At 704, training data may be augmented. The training data may be augmented by randomly mixing a plurality of types of datasets. The plurality of types of datasets may comprise a vocal dataset and an instrument dataset. The plurality of types of dataset may comprise a type of multi-track dataset each sample of which contains multi-tracks of instrument audio stems with polyphonic notes. The plurality of types of dataset may comprise a type of single-track dataset each sample of which contains a single non-vocal audio stem with polyphonic notes. The plurality of types of dataset may comprise a type of vocal-mixture dataset each sample of which contains a full mixture of music audio with monophonic notes for a lead vocal. The augmented training data may be generated using a random-mixing augmentation technique. The random-mixing augmentation technique aims to separate each predefined stem source from the input audio mixture. Instead of using pseudo labels, the combination of different datasets may be used to create more accurate data samples.


At 706, the deep neural network model may be trained using the augmented training data. The deep neural network model may be trained based on the loss function. The deep neural network model may be trained to automatically transcribe music audio comprising vocal and multi-instrument tracks into a plurality of sets of MIDI data corresponding to each of the vocal and multi-instrument tracks.



FIG. 8 illustrates an example process 800 for implementing automatic music audio transcription. Although depicted as a sequence of operations in FIG. 8, those of ordinary skill in the art will appreciate that various embodiments may add, remove, reorder, or modify the depicted operations.


At 802, training data may be augmented. The training data may be augmented by randomly mixing a plurality of types of datasets. The plurality of types of datasets may comprise a vocal dataset and an instrument dataset. The plurality of types of dataset may comprise a type of multi-track dataset each sample of which contains multi-tracks of instrument audio stems with polyphonic notes. The plurality of types of dataset may comprise a type of single-track dataset each sample of which contains a single non-vocal audio stem with polyphonic notes. The plurality of types of dataset may comprise a type of vocal-mixture dataset each sample of which contains a full mixture of music audio with monophonic notes for a lead vocal. The augmented training data may be generated using a random-mixing augmentation technique. Instead of using pseudo labels, the combination of different datasets may be used to create more accurate data samples. The random-mixing augmentation technique enables more flexibility to train the deep neural network model with enormous amount of augmented training samples


At 804, the deep neural network model may be trained using the augmented training data. The deep neural network model may be trained based on a loss function. The deep neural network model may be trained to automatically transcribe music audio comprising vocal and multi-instrument tracks into a plurality of sets of MIDI data corresponding to each of the vocal and multi-instrument tracks.

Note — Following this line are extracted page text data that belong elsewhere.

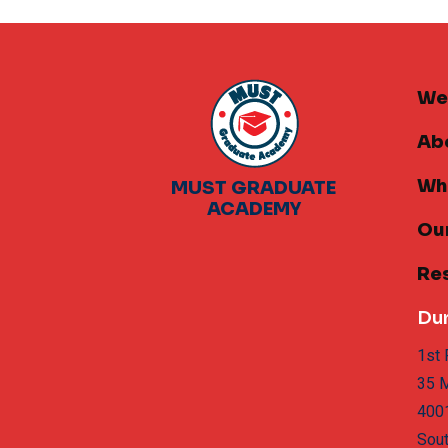
We
Ab
Wh
MUST GRADUATE
ACADEMY
Our
Re
Du
1st 
35 M
400
Sout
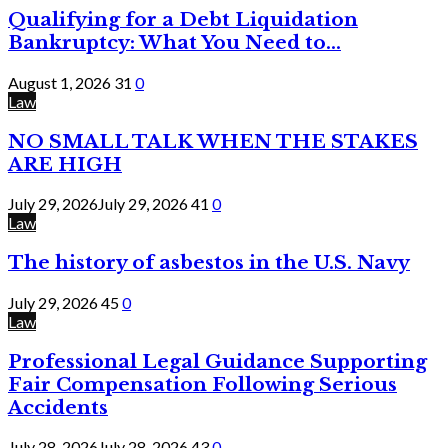
Qualifying for a Debt Liquidation
Bankruptcy: What You Need to...
August 1, 2026
31
0
Law
NO SMALL TALK WHEN THE STAKES
ARE HIGH
July 29, 2026
July 29, 2026
41
0
Law
The history of asbestos in the U.S. Navy
July 29, 2026
45
0
Law
Professional Legal Guidance Supporting
Fair Compensation Following Serious
Accidents
July 28, 2026
July 28, 2026
43
0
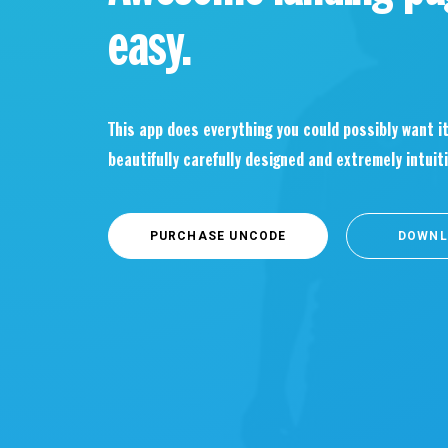
easy.
This app does everything you could possibly want it
beautifully carefully designed and extremely intuiti
PURCHASE UNCODE
DOWNL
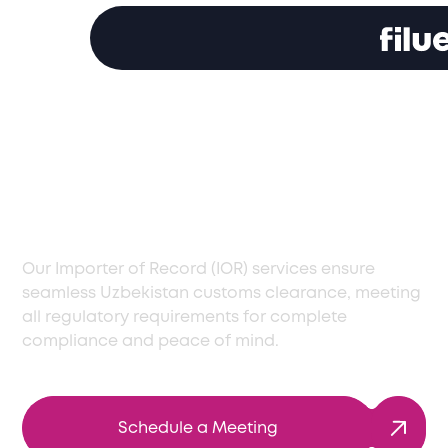
Timely Customs
Clearance Services in
Uzbekistan
Our Importer of Record (IOR) services ensure
seamless Uzbekistan customs clearance, meeting
all regulatory requirements for complete
compliance and peace of mind.
Schedule a Meeting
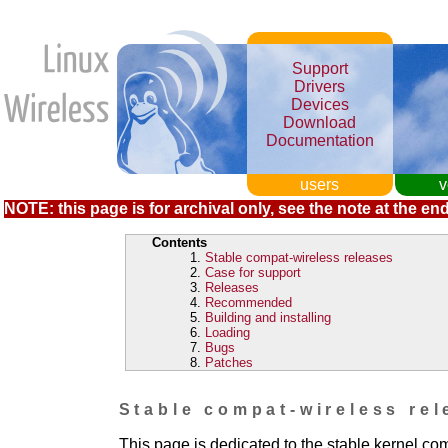
Support
Drivers
Devices
Download
Documentation
users
v
NOTE: this page is for archival only, see the note at the end
Contents
Stable compat-wireless releases
Case for support
Releases
Recommended
Building and installing
Loading
Bugs
Patches
Stable compat-wireless rel
This page is dedicated to the stable kernel co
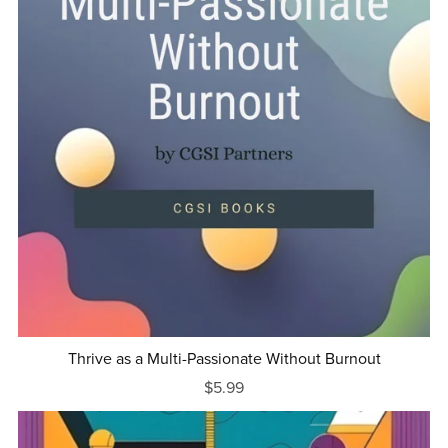
Thrive as a Multi-Passionate Without Burnout
$5.99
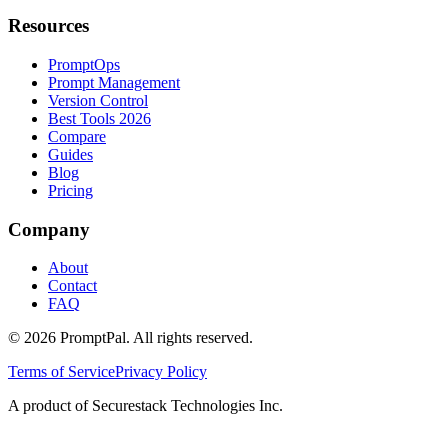
Resources
PromptOps
Prompt Management
Version Control
Best Tools 2026
Compare
Guides
Blog
Pricing
Company
About
Contact
FAQ
©
2026
PromptPal. All rights reserved.
Terms of Service
Privacy Policy
A product of Securestack Technologies Inc.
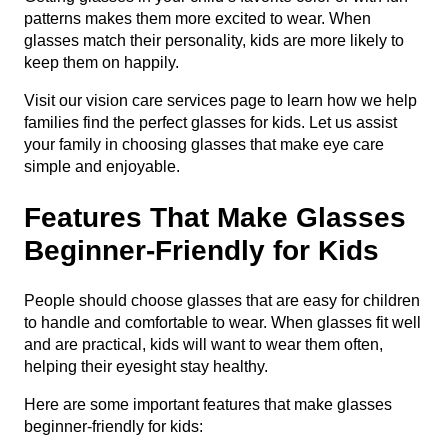
patterns makes them more excited to wear. When
glasses match their personality, kids are more likely to
keep them on happily.
Visit our
vision care services
page to learn how we help
families find the perfect glasses for kids. Let us assist
your family in choosing glasses that make eye care
simple and enjoyable.
Features That Make Glasses
Beginner-Friendly for Kids
People should choose glasses that are easy for children
to handle and comfortable to wear. When glasses fit well
and are practical, kids will want to wear them often,
helping their eyesight stay healthy.
Here are some important features that make glasses
beginner-friendly for kids:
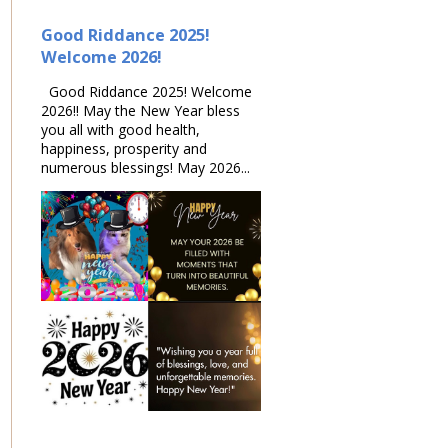
Good Riddance 2025!
Welcome 2026!
Good Riddance 2025! Welcome
2026!! May the New Year bless
you all with good health,
happiness, prosperity and
numerous blessings! May 2026...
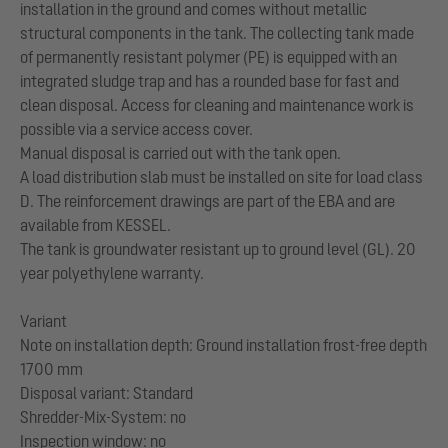
installation in the ground and comes without metallic
structural components in the tank. The collecting tank made
of permanently resistant polymer (PE) is equipped with an
integrated sludge trap and has a rounded base for fast and
clean disposal. Access for cleaning and maintenance work is
possible via a service access cover.
Manual disposal is carried out with the tank open.
A load distribution slab must be installed on site for load class
D. The reinforcement drawings are part of the EBA and are
available from KESSEL.
The tank is groundwater resistant up to ground level (GL). 20
year polyethylene warranty.
Variant
Note on installation depth: Ground installation frost-free depth
1700 mm
Disposal variant: Standard
Shredder-Mix-System: no
Inspection window: no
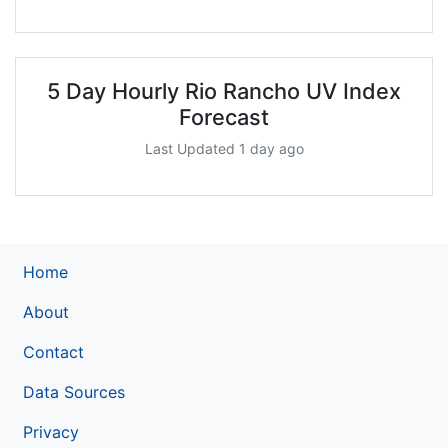
5 Day Hourly Rio Rancho UV Index
Forecast
Last Updated 1 day ago
Home
About
Contact
Data Sources
Privacy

At 806, a piece of music audio may be input into the system 100 comprising the trained deep neural network model. The piece of music audio may comprise vocals and instrumental sounds. The piece of music audio may comprise a plurality of different instrumental sounds. At 808, a transcription may be automatically generated based on the piece of music audio by the system comprising the trained deep neural network model. The transcription may comprise sets of MIDI data each of which corresponds to one of the vocals and instrumental sounds. For example, the trained deep neural network model may identify every instrument that is present in the music audio input and estimate the associated notes accordingly into a particular channel of the MIDI output. The synthesized audio from the output MIDI may resemble the original input audio in a musically plausible way.

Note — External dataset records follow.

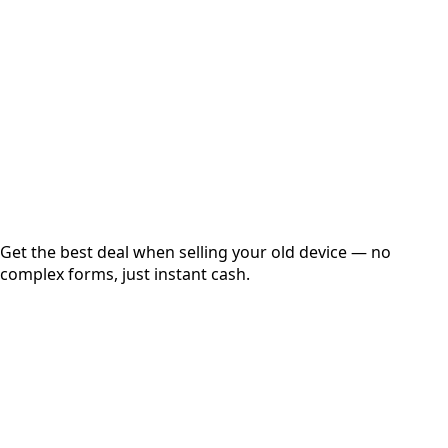
Get Exact Price
Instant
Secured
Free Pickup
Get the best deal when selling your old device — no
complex forms, just instant cash.
01
Get Estimated Price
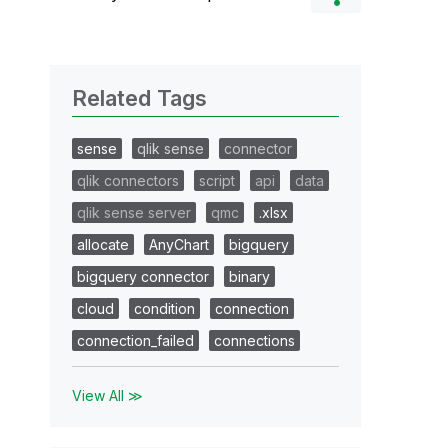
Related Tags
sense
qlik sense
connector
qlik connectors
script
api
data
qlik sense server
qmc
.xlsx
allocate
AnyChart
bigquery
bigquery connector
binary
cloud
condition
connection
connection_failed
connections
View All ≫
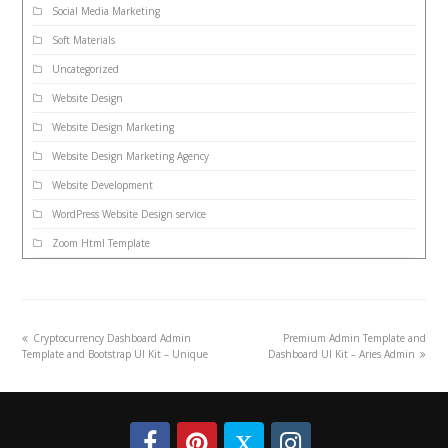
Social Media Marketing
Soft Materials
Uncategorized
Website Design
Website Design Marketing
Website Design Marketing Agency
Website Development
WordPress Website Design service
Zoom Html Template
Cryptocurrency Dashboard Admin
Premium Admin Template and
Template and Bootstrap UI Kit – Unique
Dashboard UI Kit – Aries Admin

The deep neural network model 106 in FIGS. 1 and 3 described herein was evaluated. The results of the evaluation showed that the trained deep neural network model 106 adequately addresses the model scalability and instrument discrimination problems that existing AMT systems experience. Four public datasets were used for evaluation: for example, a certain public dataset contains 2100 pieces of multitrack MIDI and the corresponding synthesized audio. The official train/validation/test splits were used in the experiments. Another public dataset contains about 200 hours of piano solo recordings with the aligned note annotations acquired by the MIDI capturing device on piano. The official train/validation/test splits were followed. A further public dataset contains 360 high-quality guitar recordings and their synchronized note annotations. The first two progressions of each style may be used for training, and the last one for testing. Another certain public dataset contains 500 pop songs with note annotations for the lead vocal melody. The official train-test split was used.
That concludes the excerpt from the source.